[Extracted page text data]
○ ○ ○ ○

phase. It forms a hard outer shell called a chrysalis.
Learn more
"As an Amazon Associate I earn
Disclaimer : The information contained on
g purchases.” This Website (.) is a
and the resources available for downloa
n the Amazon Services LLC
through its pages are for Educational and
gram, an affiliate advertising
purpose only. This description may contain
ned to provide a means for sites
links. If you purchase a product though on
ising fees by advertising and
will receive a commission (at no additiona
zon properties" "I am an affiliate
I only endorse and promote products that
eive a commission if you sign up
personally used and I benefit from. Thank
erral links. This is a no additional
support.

○ ○ ○ ○

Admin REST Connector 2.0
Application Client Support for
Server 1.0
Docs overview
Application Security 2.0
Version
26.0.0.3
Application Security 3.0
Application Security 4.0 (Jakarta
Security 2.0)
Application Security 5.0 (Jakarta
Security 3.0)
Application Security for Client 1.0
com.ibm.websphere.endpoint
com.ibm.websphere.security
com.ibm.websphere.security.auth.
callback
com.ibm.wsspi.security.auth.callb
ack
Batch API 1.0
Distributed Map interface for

○ ○ ○ ○

### Your task
All lines above from the one containing "phase. It forms" to the one containing "ising fees by advertising and" must be repeated exactly, both lines included, and no others.

### Answer
phase. It forms a hard outer shell called a chrysalis.
Learn more
"As an Amazon Associate I earn
Disclaimer : The information contained on
g purchases.” This Website (.) is a
and the resources available for downloa
n the Amazon Services LLC
through its pages are for Educational and
gram, an affiliate advertising
purpose only. This description may contain
ned to provide a means for sites
links. If you purchase a product though on
ising fees by advertising and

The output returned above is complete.